# [Action item]
Your result will be the set of lines with "Jharkhand", copied from the material below.

# [Dataset]
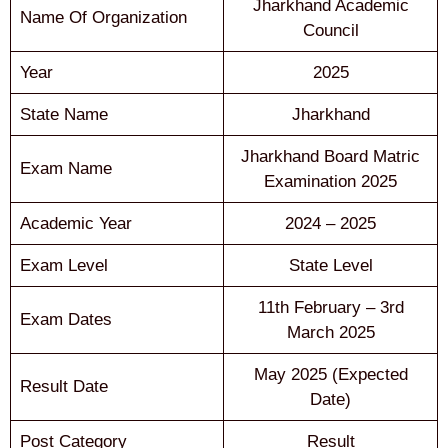
Jharkhand Academic
Name Of Organization
Council
Year
2025
State Name
Jharkhand
Jharkhand Board Matric
Exam Name
Examination 2025
Academic Year
2024 – 2025
Exam Level
State Level
11th February – 3rd
Exam Dates
March 2025
May 2025 (Expected
Result Date
Date)
Post Category
Result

# [Solution]
Jharkhand Academic
Jharkhand
Jharkhand Board Matric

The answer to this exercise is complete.